To: TommyDale; writeblock
"They fail to appreciate that the name of the game is to win elections. If we lose them, we lose everything, including any hope at all of furthering our principles in the long run." When you have a candidate that does not share any of your principles and you vote for them, you have given up all your principles and have rendered yourself voteless. Once people are browbeaten to vote for a person based on unproven logic, that we just want to win, you can never go back. In otherwards, we can't say we will vote for Rudy without knowing that his candidacy alone is without principles. If we do that, the cause of conservatism will be gone for a long time, or maybe forever. Rudy will not further our principles because he doesn't share our principles. Neither do Republicans that support him.

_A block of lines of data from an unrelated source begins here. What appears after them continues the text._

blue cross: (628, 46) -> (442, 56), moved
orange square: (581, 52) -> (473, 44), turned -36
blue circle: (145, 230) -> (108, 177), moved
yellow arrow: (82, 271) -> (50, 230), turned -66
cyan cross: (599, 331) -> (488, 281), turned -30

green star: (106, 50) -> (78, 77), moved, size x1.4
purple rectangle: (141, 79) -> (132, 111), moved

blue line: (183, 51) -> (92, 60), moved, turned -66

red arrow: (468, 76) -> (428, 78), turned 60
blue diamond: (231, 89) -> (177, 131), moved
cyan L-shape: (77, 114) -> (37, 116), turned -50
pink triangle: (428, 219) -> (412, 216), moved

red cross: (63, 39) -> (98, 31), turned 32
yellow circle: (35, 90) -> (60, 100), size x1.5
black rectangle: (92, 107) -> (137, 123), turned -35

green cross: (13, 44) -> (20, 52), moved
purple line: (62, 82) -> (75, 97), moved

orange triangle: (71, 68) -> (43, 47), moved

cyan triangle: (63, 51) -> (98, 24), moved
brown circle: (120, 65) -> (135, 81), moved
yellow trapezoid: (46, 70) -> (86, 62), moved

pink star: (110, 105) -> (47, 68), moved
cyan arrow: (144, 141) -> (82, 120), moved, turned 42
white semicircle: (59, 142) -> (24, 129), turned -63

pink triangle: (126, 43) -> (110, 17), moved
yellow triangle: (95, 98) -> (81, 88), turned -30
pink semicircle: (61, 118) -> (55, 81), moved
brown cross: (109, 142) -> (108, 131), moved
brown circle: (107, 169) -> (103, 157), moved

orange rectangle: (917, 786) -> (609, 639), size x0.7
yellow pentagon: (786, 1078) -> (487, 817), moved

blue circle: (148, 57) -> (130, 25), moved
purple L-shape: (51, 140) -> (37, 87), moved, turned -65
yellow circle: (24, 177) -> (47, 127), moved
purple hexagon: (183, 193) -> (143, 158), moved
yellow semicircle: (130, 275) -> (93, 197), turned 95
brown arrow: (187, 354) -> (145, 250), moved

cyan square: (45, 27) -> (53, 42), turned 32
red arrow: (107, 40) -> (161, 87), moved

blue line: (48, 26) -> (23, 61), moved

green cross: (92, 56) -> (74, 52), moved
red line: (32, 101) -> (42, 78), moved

If Rudy gets the nomination it would be better for our cause if he loses, proving Republicans have shot themselves in the foot.
In the end, Democrats are not going to vote for Rudy. They will vote for Democrats because they don't trust Republicans.
Without conservatives, Rudy is dead meat. But...we know you can win without us, so we have been told.
137 posted on
04/18/2007 11:45:24 AM PDT by
dforest
(Fighting the new liberal Conservatism. The Left foot in the GOP door.)
To: indylindy
When you have a candidate that does not share any of your principles and you vote for them, you have given up all your principles and have rendered yourself voteless. Wow! Very well stated!
141 posted on
04/18/2007 11:54:29 AM PDT by
TommyDale
("Rudy can win the War on Terror!" Perhaps, but for whose side?)
To: indylindy
When you have a candidate that does not share any of your principles and you vote for them, you have given up all your principles and have rendered yourself voteless. Once people are browbeaten to vote for a person based on unproven logic, that we just want to win, you can never go back.
Some people seem to forget that the modern conservative movement was begun with an election Republicans lost, that being 1964.
Conversely, the historical Republican victories in 2002 and 2004, and the way Republicans governed afterwards, led to the situation we have today, where it's going to be very hard to convince the electorate that Republicans, if elected, will follow their traditional limited government principles in the future.
There's simply no logic to the argument that electing a Republican, any Republican, is the only way to further the conservative movement.